EvSys
ConceptsPlugins

Callbacks

Lifecycle + logging hooks fired through the experiment and training loop.

A callback is an object that gets called at fixed moments - when the experiment starts, before/after each run, after every training step, on each eval, on checkpoint, at the end. Callbacks are how logging, dashboards, progress printing, and early stopping plug in without touching the loop. You list them on ExperimentConfig.callbacks; you write your own when you need a side effect (ship to S3, push to a service, stop early) the built-ins don't cover.

Two safety properties matter: a raising callback never kills the run (the exception is logged at WARNING and the next callback runs), and every hook has a no-op default so you override only the ones you care about.

The contract

The base class is evsys_sdk.training.callbacks.Callback. There is no Config requirement on the base, but built-ins carry name + Config ClassVars so they work from YAML. Two kinds of state object are threaded in:

  • LogState (called LoopState in code) - live training-loop state: .step, .num_steps, .output_dir, .backend, .log_store, .checkpoint_mgr, .stop_requested, .ctx. Call state.request_stop() from any loop hook to break the loop after the current step finishes.
  • LogContext - experiment-wide context shared across all hooks: .output_dir, .config, .store, .run_key, .run_config, .group_name, .ids (dashboard ids populated by logger callbacks), .extras (scratch shared between callbacks within a run).

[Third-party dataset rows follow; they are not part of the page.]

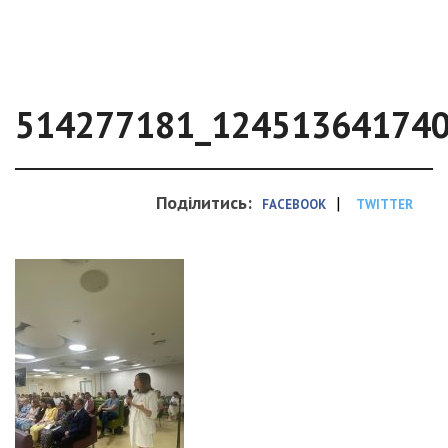
514277181_12451364174
Поділитись:
|
FACEBOOK
TWITTER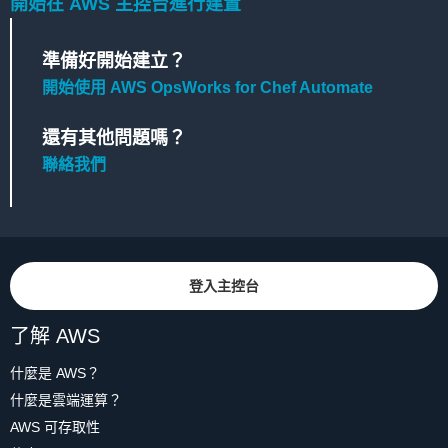
開始在 AWS 主控台進行建置
準備好開始建立？
開始使用 AWS OpsWorks for Chef Automate
還有其他問題嗎？
聯絡我們
登入主控台
了解 AWS
什麼是 AWS？
什麼是雲端運算？
AWS 可存取性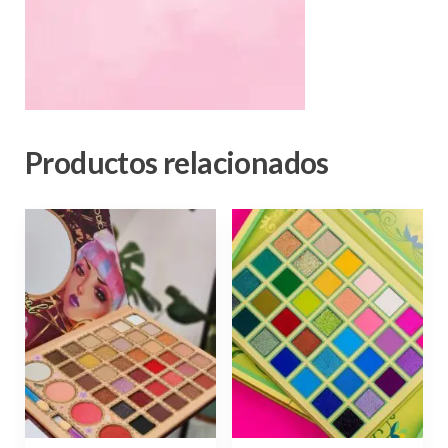
Productos relacionados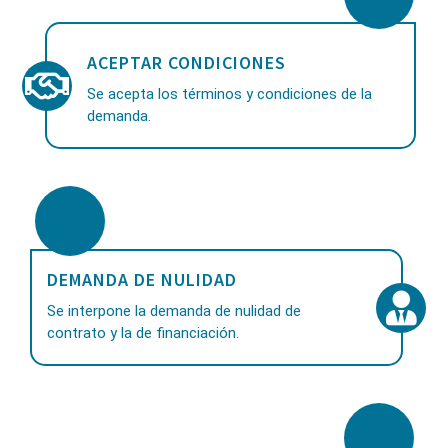
ACEPTAR CONDICIONES
Se acepta los términos y condiciones de la
demanda.
DEMANDA DE NULIDAD
Se interpone la demanda de nulidad de
contrato y la de financiación.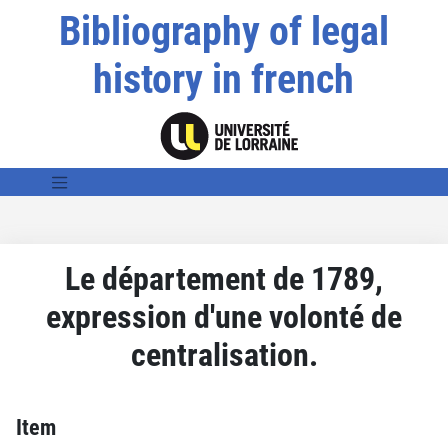
Bibliography of legal
history in french
Le département de 1789,
expression d'une volonté de
centralisation.
Item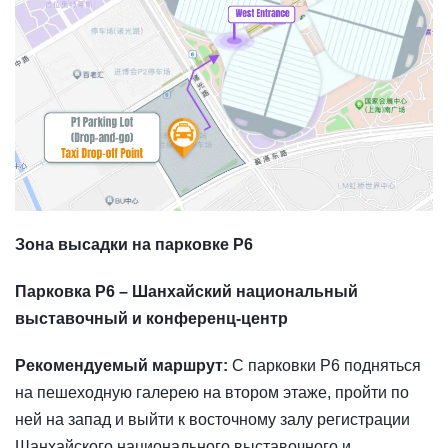
Зона высадки на парковке P6
Парковка P6 – Шанхайский национальный
выставочный и конференц-центр
Рекомендуемый маршрут:
С парковки P6 подняться
на пешеходную галерею на втором этаже, пройти по
ней на запад и выйти к восточному залу регистрации
Шанхайского национального выставочного и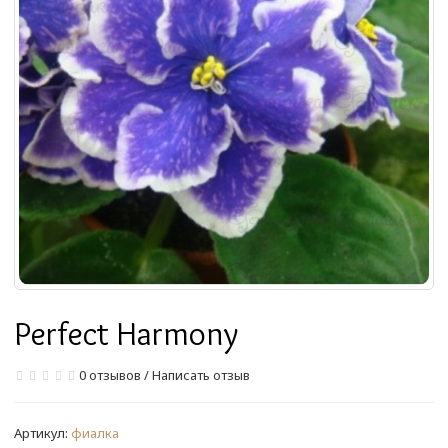
Perfect Harmony
0 отзывов
/
Написать отзыв
Артикул:
фиалка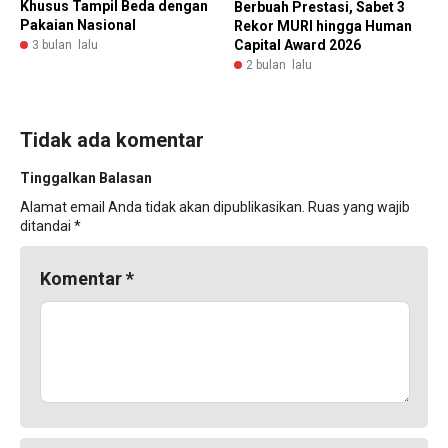
Khusus Tampil Beda dengan
Berbuah Prestasi, Sabet 3
Pakaian Nasional
Rekor MURI hingga Human
Capital Award 2026
3 bulan lalu
2 bulan lalu
Tidak ada komentar
Tinggalkan Balasan
Alamat email Anda tidak akan dipublikasikan.
Ruas yang wajib
ditandai
*
Komentar
*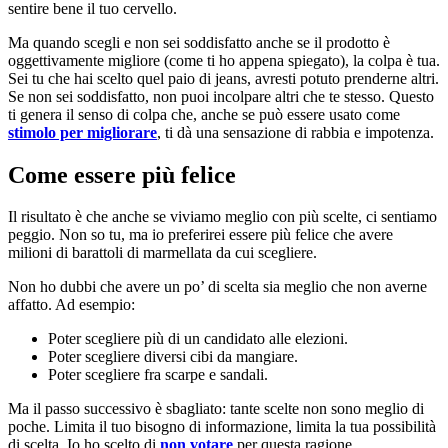
sentire bene il tuo cervello.
Ma quando scegli e non sei soddisfatto anche se il prodotto è
oggettivamente migliore (come ti ho appena spiegato), la colpa è tua.
Sei tu che hai scelto quel paio di jeans, avresti potuto prenderne altri.
Se non sei soddisfatto, non puoi incolpare altri che te stesso. Questo
ti genera il senso di colpa che, anche se può essere usato come
stimolo per migliorare
, ti dà una sensazione di rabbia e impotenza.
Come essere più felice
Il risultato è che anche se viviamo meglio con più scelte, ci sentiamo
peggio. Non so tu, ma io preferirei essere più felice che avere
milioni di barattoli di marmellata da cui scegliere.
Non ho dubbi che avere un po’ di scelta sia meglio che non averne
affatto. Ad esempio:
Poter scegliere più di un candidato alle elezioni.
Poter scegliere diversi cibi da mangiare.
Poter scegliere fra scarpe e sandali.
Ma il passo successivo è sbagliato: tante scelte non sono meglio di
poche. Limita il tuo bisogno di informazione, limita la tua possibilità
di scelta. Io ho scelto di
non votare
per questa ragione.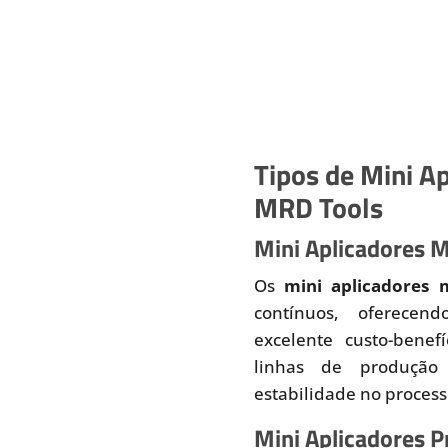
Tipos de Mini Ap
MRD Tools
Mini Aplicadores 
Os
mini aplicadores 
contínuos, oferecend
excelente custo-benef
linhas de produção
estabilidade no proces
Mini Aplicadores 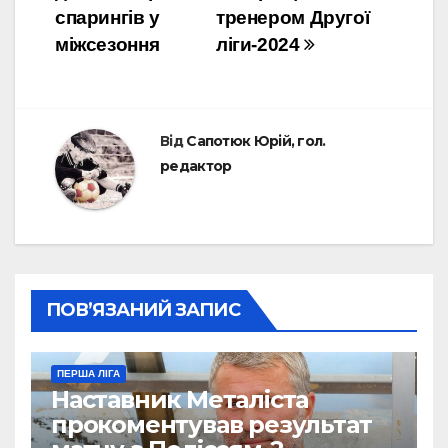
спарингів у
тренером Другої
міжсезоння
ліги-2024
Від
Сапотюк Юрій, гол.
редактор
ПОВ’ЯЗАНИЙ ЗАПИС
ПЕРША ЛІГА
Наставник Металіста
прокоментував результат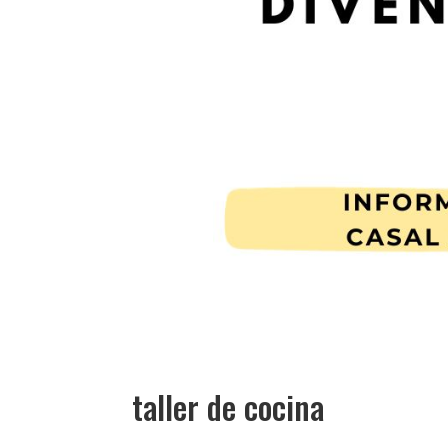
taller de cocina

Here is every hook, with its exact signature and when it fires.

Loop-scope hooks (dispatched by the TrainingLoop):

  • on_train_start(self, state: LoopState) -> None - once, before the for-loop starts. Open log files, init a wandb run, snapshot config.
  • on_step_end(self, state: LoopState, step_idx: int, batch: TrainingBatch, metrics: dict[str, float]) -> None
    • after every train step's metric row is written. step_idx is the 0-based step; batch is the step's training batch; metrics is that step's metric dict. The universal per-step hook.
  • on_eval(self, state: LoopState, step_idx: int, eval_name: str, metrics: dict[str, float]) -> None
    • once per evaluator after each in-loop eval. eval_name identifies the evaluator; metrics is its scalar output. Drives early stopping and val curves.
  • on_train_data(self, ctx: LogContext, rows: list[dict]) -> None - once in setup with the final training examples (after the chat template / rendering), so a logger can persist exactly what went into training.
  • on_rollout(self, state: LoopState, step_idx: int, rollouts: list) -> None - per step with the algorithm's on-policy rollouts (RL/SDFT TrajectoryGroups) - fired only when log_rollouts / --dry is on and the algorithm set batch.rollouts (SFT never does, so it never fires for SFT).
  • on_checkpoint(self, state: LoopState, row: ManifestRow) -> None - after each checkpoint manifest row is recorded. row carries the checkpoint's name, step, and paths. Useful for shipping/pruning checkpoints.
  • on_train_end(self, state: LoopState, artifacts: LoopArtifacts) -> None - once after the loop completes (including the final checkpoint save). artifacts carries totals (requested steps, train seconds, run dir, checkpoints). Flush summaries, close files.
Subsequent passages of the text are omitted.